**Requirement**
Look through the entries below. Say how many lines include "hier", with nothing added.

**Material to process**
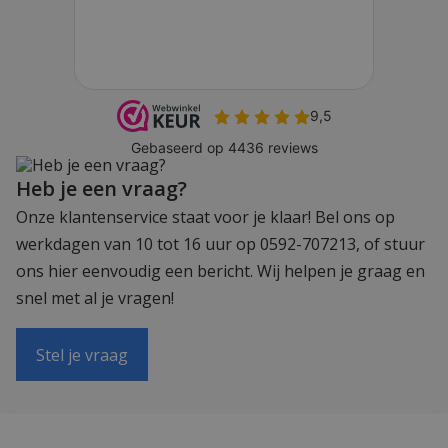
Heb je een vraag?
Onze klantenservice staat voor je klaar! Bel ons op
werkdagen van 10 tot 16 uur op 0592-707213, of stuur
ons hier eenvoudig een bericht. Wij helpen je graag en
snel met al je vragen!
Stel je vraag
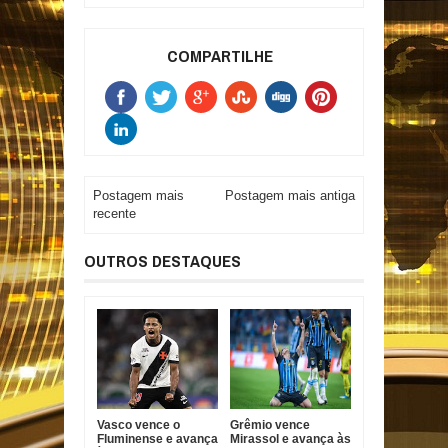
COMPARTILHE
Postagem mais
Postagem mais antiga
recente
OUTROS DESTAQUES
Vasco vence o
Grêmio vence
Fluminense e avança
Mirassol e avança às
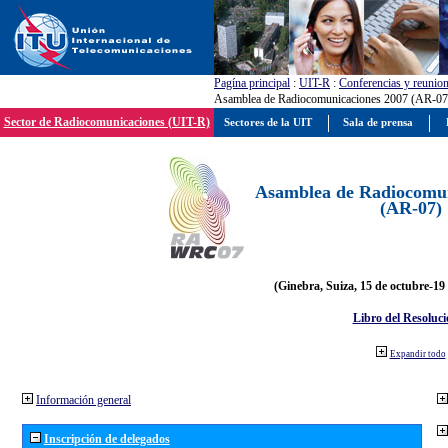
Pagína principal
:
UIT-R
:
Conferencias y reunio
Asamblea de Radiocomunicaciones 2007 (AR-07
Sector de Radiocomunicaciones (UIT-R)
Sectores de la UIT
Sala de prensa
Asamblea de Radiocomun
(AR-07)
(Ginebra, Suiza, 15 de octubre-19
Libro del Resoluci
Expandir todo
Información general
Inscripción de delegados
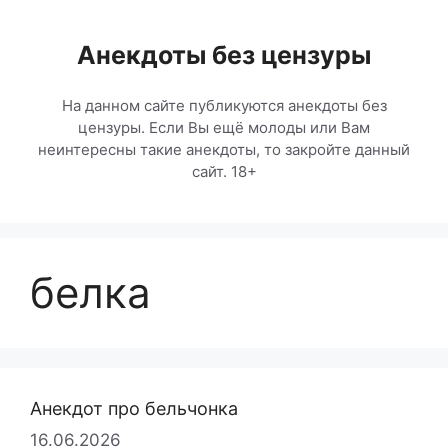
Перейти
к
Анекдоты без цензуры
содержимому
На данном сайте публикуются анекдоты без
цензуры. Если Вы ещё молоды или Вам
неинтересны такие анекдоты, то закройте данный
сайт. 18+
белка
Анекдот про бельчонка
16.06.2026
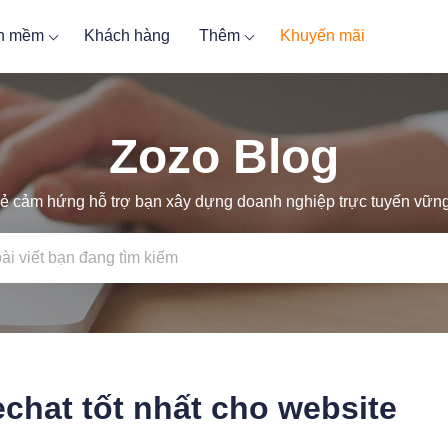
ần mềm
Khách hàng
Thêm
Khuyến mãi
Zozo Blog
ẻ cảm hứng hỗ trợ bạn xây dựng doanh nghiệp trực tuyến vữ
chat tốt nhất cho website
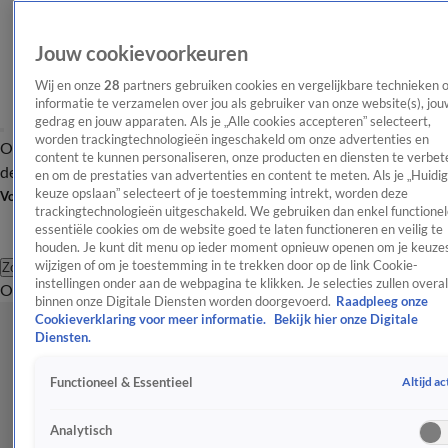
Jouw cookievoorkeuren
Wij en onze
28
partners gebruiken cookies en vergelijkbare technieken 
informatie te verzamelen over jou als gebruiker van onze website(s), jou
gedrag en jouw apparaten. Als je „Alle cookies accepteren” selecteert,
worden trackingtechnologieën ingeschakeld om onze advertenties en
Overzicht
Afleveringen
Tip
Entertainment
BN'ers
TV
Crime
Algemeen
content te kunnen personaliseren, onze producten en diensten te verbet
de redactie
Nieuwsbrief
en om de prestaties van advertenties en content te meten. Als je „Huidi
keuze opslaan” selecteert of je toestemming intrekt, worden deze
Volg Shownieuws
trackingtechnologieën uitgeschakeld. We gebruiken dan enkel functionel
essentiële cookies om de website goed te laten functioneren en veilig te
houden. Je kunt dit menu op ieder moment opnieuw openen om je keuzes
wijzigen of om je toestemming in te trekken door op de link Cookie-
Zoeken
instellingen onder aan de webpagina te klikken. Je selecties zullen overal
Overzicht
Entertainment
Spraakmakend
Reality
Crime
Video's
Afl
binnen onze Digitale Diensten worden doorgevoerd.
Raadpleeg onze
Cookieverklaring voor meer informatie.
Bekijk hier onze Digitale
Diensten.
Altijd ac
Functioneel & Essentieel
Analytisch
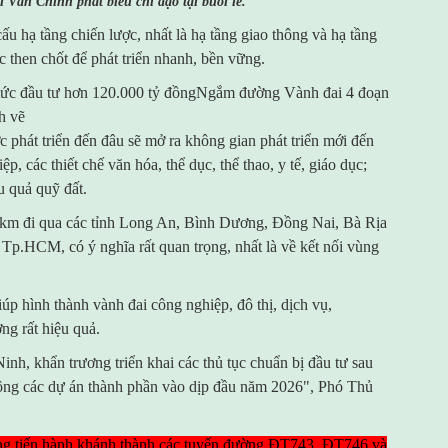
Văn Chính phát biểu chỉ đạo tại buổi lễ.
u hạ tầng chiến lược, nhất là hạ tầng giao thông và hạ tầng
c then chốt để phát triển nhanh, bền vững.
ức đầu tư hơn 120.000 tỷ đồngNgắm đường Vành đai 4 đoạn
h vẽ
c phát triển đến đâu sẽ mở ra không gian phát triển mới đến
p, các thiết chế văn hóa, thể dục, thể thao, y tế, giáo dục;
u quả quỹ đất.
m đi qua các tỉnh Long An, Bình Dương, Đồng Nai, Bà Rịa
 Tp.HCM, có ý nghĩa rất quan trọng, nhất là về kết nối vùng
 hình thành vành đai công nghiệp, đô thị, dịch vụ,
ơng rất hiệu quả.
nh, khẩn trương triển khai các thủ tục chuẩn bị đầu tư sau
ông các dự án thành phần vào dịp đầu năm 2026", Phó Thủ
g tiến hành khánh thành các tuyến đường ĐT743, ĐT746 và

**Task response**
2